The Impact of Decertifying the Iran Nuclear Deal on the Oil Markets
President Trump may not certify to Congress the Iran nuclear agreement. If this happens, three possible scenarios:
a. Decertify but no recommendation for action: no impact on the oil market (most likely)
b. Decertify and recommend modification: No impact on the oil market
c. Decertify, revoke, and recommend sanctions: The impact in this case is listed below from a set of tweets I posted recently @anasalhajji
1- If US returns same old sanctions on Iran, oil exports will decline. Any decline in oil production is minor.

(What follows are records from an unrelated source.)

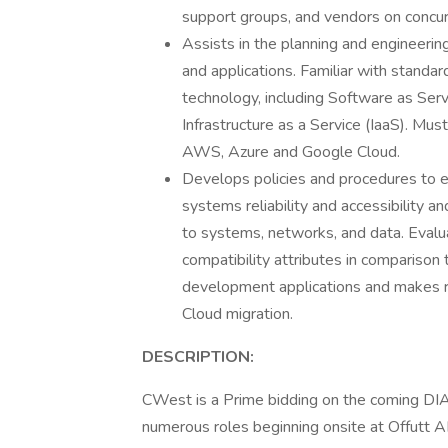
support groups, and vendors on concur
Assists in the planning and engineering
and applications. Familiar with standar
technology, including Software as Serv
Infrastructure as a Service (IaaS). Mu
AWS, Azure and Google Cloud.
Develops policies and procedures to e
systems reliability and accessibility 
to systems, networks, and data. Evalu
compatibility attributes in comparison
development applications and makes 
Cloud migration.
DESCRIPTION:
CWest is a Prime bidding on the coming DI
numerous roles beginning onsite at Offutt 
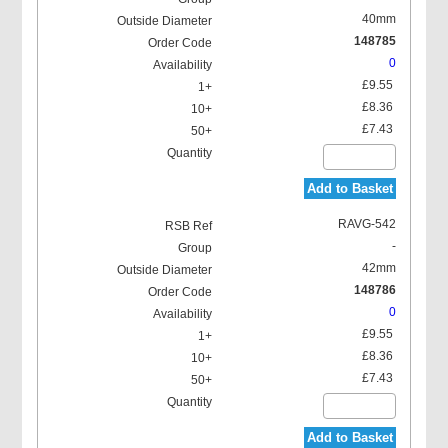
40mm
148785
0
£9.55
£8.36
£7.43
Add to Basket
RAVG-542
-
42mm
148786
0
£9.55
£8.36
£7.43
Add to Basket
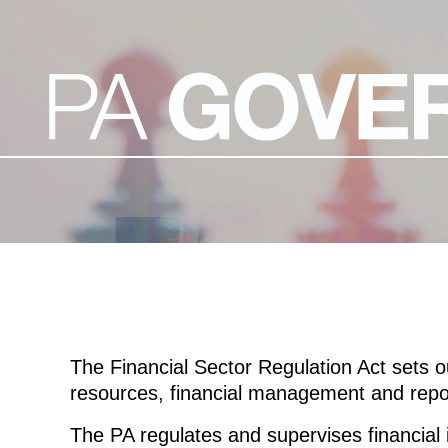
The Financial Sector Regulation Act sets o
resources, financial management and repor
The PA regulates and supervises financial i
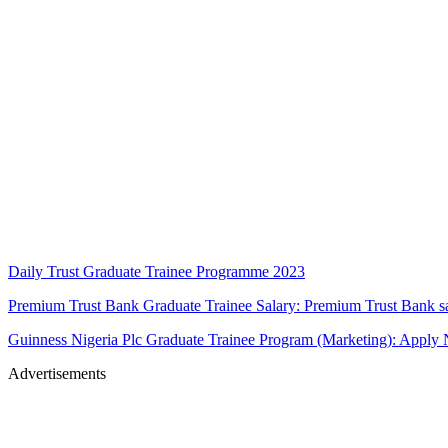
Daily Trust Graduate Trainee Programme 2023
Premium Trust Bank Graduate Trainee Salary: Premium Trust Bank s
Guinness Nigeria Plc Graduate Trainee Program (Marketing): Apply
Advertisements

2- We will end up with a significant gap in production between secondary sources and direct. communications in OPEC data in both Iran and Iraq.
3- Iran might resort to its old strategy: sell oil as if it were Iraqi oil, build massive floating storage, and use more oil in power generation and export oil embedded in electricity.
4- More oil and products will be sent to countries like Syria and Venezuela.
5- Countries that will play every one includes China, India, and Egypt. They would receive Iranian oil anyway. Oh, do not forget France!
6- The impact of return of sanctions on oil prices is measured in the short and medium terms. We WILL NOT HAVE A SPIKE! About an average of $3 premium.
7- The price premium is NOT a political premium. It is just the impact of losing some exports.
8- However, sanctions will have a significant impact on the plans to increase oil production capacity in Iran. In a sense, the impact in the long run on the oil market could be higher than the impact in eth short run.
9- What Iran accomplished energy-wise during the previous sanctions was truly amazing and a case study in energy policy.
10- The switch from gasoline to CNG and the building of small refineries in a short period worth studying.